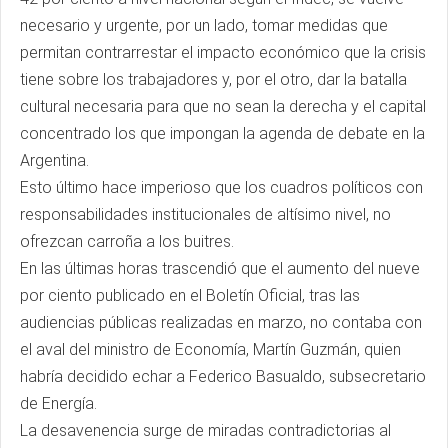
necesario y urgente, por un lado, tomar medidas que
permitan contrarrestar el impacto económico que la crisis
tiene sobre los trabajadores y, por el otro, dar la batalla
cultural necesaria para que no sean la derecha y el capital
concentrado los que impongan la agenda de debate en la
Argentina.
Esto último hace imperioso que los cuadros políticos con
responsabilidades institucionales de altísimo nivel, no
ofrezcan carroña a los buitres.
En las últimas horas trascendió que el aumento del nueve
por ciento publicado en el Boletín Oficial, tras las
audiencias públicas realizadas en marzo, no contaba con
el aval del ministro de Economía, Martín Guzmán, quien
habría decidido echar a Federico Basualdo, subsecretario
de Energía.
La desavenencia surge de miradas contradictorias al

Directions for this task
What this calls for is the material above set down exactly, pictures excluded.

Expected answer
necesario y urgente, por un lado, tomar medidas que
permitan contrarrestar el impacto económico que la crisis
tiene sobre los trabajadores y, por el otro, dar la batalla
cultural necesaria para que no sean la derecha y el capital
concentrado los que impongan la agenda de debate en la
Argentina.
Esto último hace imperioso que los cuadros políticos con
responsabilidades institucionales de altísimo nivel, no
ofrezcan carroña a los buitres.
En las últimas horas trascendió que el aumento del nueve
por ciento publicado en el Boletín Oficial, tras las
audiencias públicas realizadas en marzo, no contaba con
el aval del ministro de Economía, Martín Guzmán, quien
habría decidido echar a Federico Basualdo, subsecretario
de Energía.
La desavenencia surge de miradas contradictorias al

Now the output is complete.